29 de diciembre de 2012

Señales de vida

Mientras existía otra poderosa razón para mi viaje, acudía cada poco tiempo a una pequeña tienda de discos cerca del Café Comercial. Un espacio alargado, estrecho pero muy acogedor. Sólo algunas casas de discos, sólo algunos intérpretes (algo que fui averiguando con el tiempo). Pero siempre encontraba algo y luego, uno de los mayores placeres: en el café desenvolvía todo lo que me habían envuelto para mirarlo por dentro y por fuera y para impacientarme hasta llegar a un viaje largo en coche (una de las salas de audición que más disfruto).

En esa tienda conocí muchas grabaciones de Ton Koopman y supe que era uno de los grandes músicos actuales especializados en la música barroca. Pero yo buscaba a Nikolaus Harnoncourt, que no grababa con las casas de discos de la tienda acogedora, así que nunca me decidí a aceptar las versiones de Koopman (hasta que por una u otra razón me las crucé en el camino).
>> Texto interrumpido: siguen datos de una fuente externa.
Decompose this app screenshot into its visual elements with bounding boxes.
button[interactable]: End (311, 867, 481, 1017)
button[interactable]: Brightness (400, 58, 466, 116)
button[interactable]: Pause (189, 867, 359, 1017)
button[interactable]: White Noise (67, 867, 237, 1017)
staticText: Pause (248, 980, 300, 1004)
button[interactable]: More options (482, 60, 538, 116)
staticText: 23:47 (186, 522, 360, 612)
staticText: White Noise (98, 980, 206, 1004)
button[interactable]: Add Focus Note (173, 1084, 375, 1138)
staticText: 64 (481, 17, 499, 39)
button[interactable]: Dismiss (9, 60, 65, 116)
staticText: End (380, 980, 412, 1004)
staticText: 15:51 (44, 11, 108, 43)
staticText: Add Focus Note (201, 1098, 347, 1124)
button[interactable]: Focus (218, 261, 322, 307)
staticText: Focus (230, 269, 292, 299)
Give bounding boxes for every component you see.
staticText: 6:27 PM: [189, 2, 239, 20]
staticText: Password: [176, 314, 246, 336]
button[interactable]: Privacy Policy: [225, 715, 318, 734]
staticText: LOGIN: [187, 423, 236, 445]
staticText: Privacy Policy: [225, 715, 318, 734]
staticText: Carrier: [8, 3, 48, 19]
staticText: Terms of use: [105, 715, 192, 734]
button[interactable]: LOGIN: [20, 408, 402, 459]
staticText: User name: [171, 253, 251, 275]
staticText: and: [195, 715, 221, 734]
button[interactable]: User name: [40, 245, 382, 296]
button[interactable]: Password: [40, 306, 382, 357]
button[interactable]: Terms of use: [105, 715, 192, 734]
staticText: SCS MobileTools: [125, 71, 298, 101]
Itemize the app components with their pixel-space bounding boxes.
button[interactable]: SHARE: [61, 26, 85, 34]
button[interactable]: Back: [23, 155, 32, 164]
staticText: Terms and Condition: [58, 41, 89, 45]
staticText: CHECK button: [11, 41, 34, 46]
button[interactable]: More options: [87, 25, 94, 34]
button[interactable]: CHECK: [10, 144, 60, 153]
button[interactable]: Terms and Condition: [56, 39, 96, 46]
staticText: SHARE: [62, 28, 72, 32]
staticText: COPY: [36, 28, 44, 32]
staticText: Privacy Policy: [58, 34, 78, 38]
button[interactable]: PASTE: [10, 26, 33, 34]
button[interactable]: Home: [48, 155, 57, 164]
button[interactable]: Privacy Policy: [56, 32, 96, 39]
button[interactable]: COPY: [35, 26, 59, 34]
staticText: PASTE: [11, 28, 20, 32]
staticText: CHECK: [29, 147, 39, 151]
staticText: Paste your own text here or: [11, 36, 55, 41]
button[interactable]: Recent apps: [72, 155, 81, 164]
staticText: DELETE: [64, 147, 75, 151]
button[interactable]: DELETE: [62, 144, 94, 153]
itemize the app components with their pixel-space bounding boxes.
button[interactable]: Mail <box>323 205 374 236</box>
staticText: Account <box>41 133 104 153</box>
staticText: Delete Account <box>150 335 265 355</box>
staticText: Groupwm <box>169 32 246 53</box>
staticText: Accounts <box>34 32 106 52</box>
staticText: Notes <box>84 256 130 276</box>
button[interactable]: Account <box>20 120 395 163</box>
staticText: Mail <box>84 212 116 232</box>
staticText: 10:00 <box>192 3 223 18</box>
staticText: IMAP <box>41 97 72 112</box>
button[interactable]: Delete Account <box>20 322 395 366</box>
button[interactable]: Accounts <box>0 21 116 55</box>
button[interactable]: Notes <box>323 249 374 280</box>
El viernes 22 de diciembre fui al concierto de la Orquesta y coro de la Sinfónica de Galicia dirigidos todos por Ton Koopman. No lo dudé: todo el programa era una música de celebración, sonidos para alabar el nacimiento de algo importante, para acompañar una fiesta que (en principio) surge en lugares internos. (Ojalá fuese creyente, porque entonces todavía se añadiría una dimensión a ese encuentro).

Tocaron y cantaron música de Arcangelo Corelli: el Concerto Grosso núm 8 op.6; de Bah: la Cantata núm 1; y de Mozart: el Ave Verum, K618 y la Misa de la Coronación en Do Mayor, KV 317.

Creo que estaba en la sala casi una hora antes, así que pude repetir el ritual que, en mi caso, acompaña a un concierto en directo: cerrar una a una las ventanas exteriores e ir prendiendo, una a una, las velas internas (pequeñas llamas que si te acercas te queman) para iluminar lo que, por una decisión, se ha quedado sin luz. Eso y liberar el espacio para que algo que va a venir pueda cruzarlo con la menor dificultad posible.

La orquesta y Koopman brillaron. Y en mi caso, hacía tanto tiempo que no estaba en el Auditorio que la impaciencia podía tanto como la música. Es difícil escuchar cuando las expectativas y las ganas pueden llegar a tapar parte de esas propias vías de entrada. En la escucha el vacío siempre es fértil, no hay duda.

Era música elaborada para ensalzar y Koopman me pareció que construía una arquitectura sobria con los sonidos: separó las partes, contuvo las emociones y dejó que de una manera seca y limpia cada apartado fluyera. Por momentos me parecía que intentaba acercar semejante orquesta a un pequeño conjunto de cámara, que intentaba que una sola voz, de una gran pureza, se encargase de conducir toda aquella emoción.

Corelli y Bach. Pero cuando llegó Mozart me pareció que algo cambiaba y todo fluía con mayor intensidad. El Ave Verum fue algo único, poco habitual, una luz intensa que se acercó, contenida, a cada uno de los que estábamos en la sala. Y algo parecido sucedió con la Misa en Do mayor.

Muchas cosas han cambiado, pero ahora tengo ganas de volver a entrar en aquella tienda, saludar a la mujer que conoce bien todo lo que hay en ella y dejar que un imán me acerque hasta Koopman.

Hoy, en el libro que leo un hombre le explica a su hija el momento en que está en la vida:
¿Recuerdas sus palabras? Decía, he venido a buscar señales de vida. Pues yo también he llegado a eso. Es lo que busco ahora. Pero nada apremia.